By Io Sakisaka. Released in Japan by Shueisha, serialized in the magazine Bessatsu Margaret (“Betsuma”). Released in North America by Viz Media. Translated by Emi Louie-Nishikawa.
This is a shoujo manga, so most of you should probably be unsurprised that it is about teenage kids in high school falling in love. Actually, it starts off in middle school where we meet our hero and heroine, who meet cute, work up to going on a date… and then he never shows up, and transfers soon after, and it all falls apart. It almost feels like a one-shot, but that would be far too bitter a pill, I think, so instead we jump forward to high school, where Futaba is now slightly more outgoing and “one of the girls” (though it’s clear that she’s forcing herself), Kou returns, only he too is different from the young boy he was, and seems uncomfortable with seeing Futaba once more. Or is it just that he’s uncomfortable with seeing the company Futaba is keeping?
High school is a difficult period, and many people are still finding out who they really want to be. This is especially true in Japan, where your high school cast can be completely different from the people you knew in middle school. Futaba is a “nice normal girl”, but high school being what it is, this means that she has to smile and nod while her friends pick on the ostracized girl for being too cute and attracting the attention of the guys too much. Honestly, even without Kou breaking in and saying that her friends are fake, this was not a friendship built on a strong foundation. It’s clear that the two other girls (who I suspect we may simply never see again) were also feeling uncomfortable with Futaba in the group, and were waiting for it to break up. I really liked that the author made it clear that even though the cliche is that this is what young girls are like, she got the idea from two guys working in an office. Twisting the cliche to use it for good.

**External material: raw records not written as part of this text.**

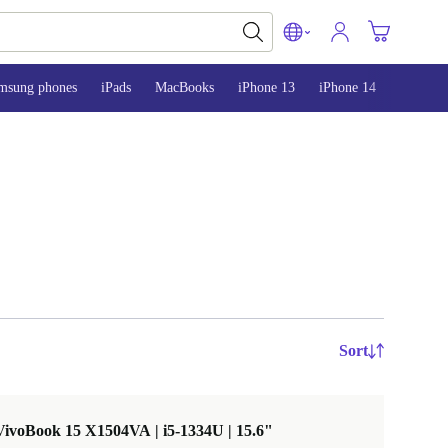
msung phones
iPads
MacBooks
iPhone 13
iPhone 14
iPhone 
Sort
ivoBook 15 X1504VA | i5-1334U | 15.6"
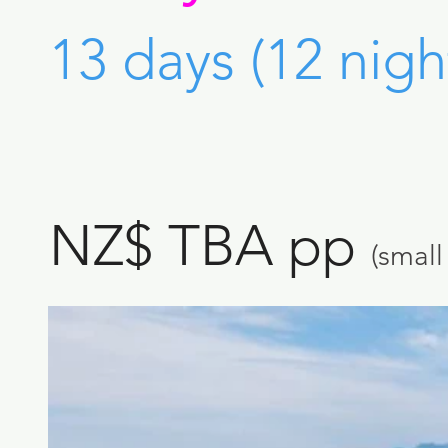
13 days (12 nigh
NZ$ TBA pp
(smal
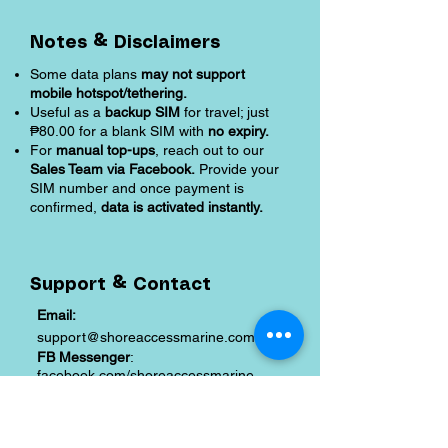
Notes & Disclaimers
Some data plans
may not support
mobile hotspot/tethering.
Useful as a
backup SIM
for travel; just
₱80.00 for a blank SIM with
no expiry.
For
manual top-ups
, reach out to our
Sales Team via Facebook.
Provide your
SIM number and once payment is
confirmed,
data is activated instantly.
Support & Contact
Email:
support@shoreaccessmarine.com
FB Messenger
:
facebook.com/shoreaccessmarine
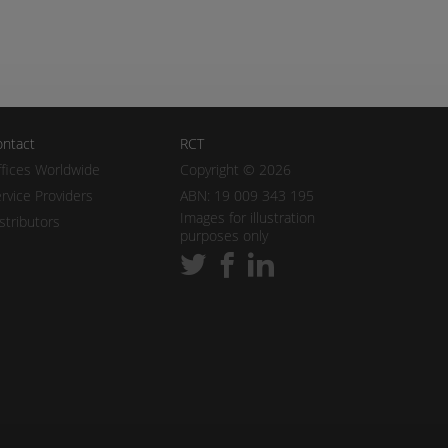
ntact
RCT
fices Worldwide
Copyright © 2026
rvice Providers
ABN: 19 009 343 195
Images for illustration
stributors
purposes only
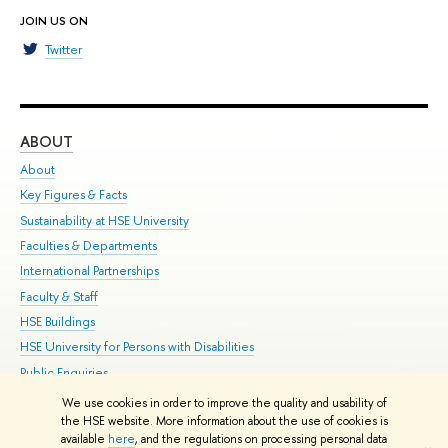
JOIN US ON
Twitter
ABOUT
ST
About
Adm
Key Figures & Facts
Pr
Sustainability at HSE University
Un
Faculties & Departments
Gr
International Partnerships
Ex
Faculty & Staff
Su
HSE Buildings
Sem
HSE University for Persons with Disabilities
Bus
Public Enquiries
We use cookies in order to improve the quality and usability of
Edit
the HSE website. More information about the use of cookies is
© HSE University 1993–2026
Contacts
Copyright
Privacy Policy
Site
available
here
, and the regulations on processing personal data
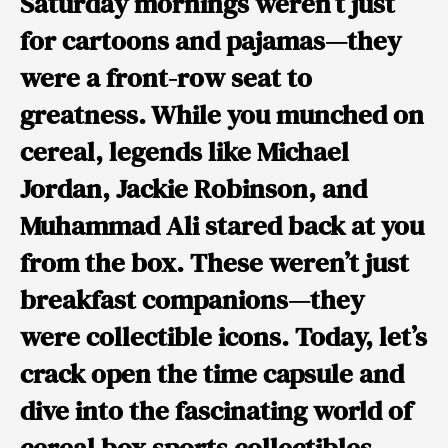
Saturday mornings weren’t just
for cartoons and pajamas—they
were a front-row seat to
greatness. While you munched on
cereal, legends like Michael
Jordan, Jackie Robinson, and
Muhammad Ali stared back at you
from the box. These weren’t just
breakfast companions—they
were collectible icons. Today, let’s
crack open the time capsule and
dive into the fascinating world of
cereal box sports collectibles.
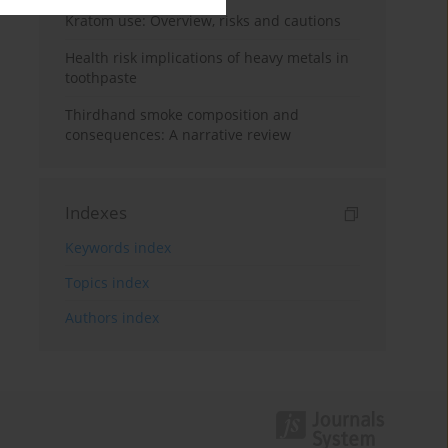
Kratom use: Overview, risks and cautions
Health risk implications of heavy metals in
toothpaste
Thirdhand smoke composition and
consequences: A narrative review
Indexes
Keywords index
Topics index
Authors index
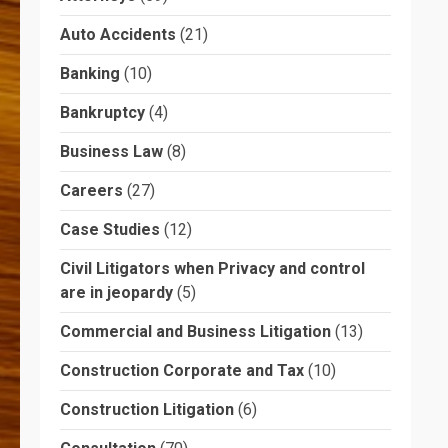
Auto Accidents
(21)
Banking
(10)
Bankruptcy
(4)
Business Law
(8)
Careers
(27)
Case Studies
(12)
Civil Litigators when Privacy and control
are in jeopardy
(5)
Commercial and Business Litigation
(13)
Construction Corporate and Tax
(10)
Construction Litigation
(6)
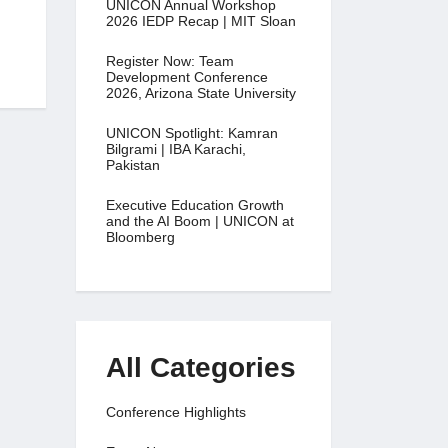
UNICON Annual Workshop
2026 IEDP Recap | MIT Sloan
Register Now: Team
Development Conference
2026, Arizona State University
UNICON Spotlight: Kamran
Bilgrami | IBA Karachi,
Pakistan
Executive Education Growth
and the AI Boom | UNICON at
Bloomberg
All Categories
Conference Highlights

Speaking of good, the highlight of this first volume is the relationship between Futaba and Kou. Even after they reunite and she realizes that he’s become incredibly moody, standoffidh, and, well, teenage boy-ey, the chemistry between them really resonates well. This was also true of Strobe Edge, Sakisaka’s previous series, which I also enjoye4d. Futaba is seeing working to try to improve and stay true to herself, at first befriending the bullied girl “on the sly”, then defending her despite what it costs her. As for Kou, clearly the issues surrounding his family’s split are going to be resonating through the volumes to come. Hopefully then we will also get more information on the bullied girl, who seems like a sweetie pie, as well as the standard shoujo ice queen with long black hair, who seems to have an overenthusiastic boy trying to get her to make friends.
In other words, this is just the start of a long ride, which fits in nicely with the title. Fans of shoujo romance should absolutely check this out, as it’s got interesting characters and a sweet nature to it.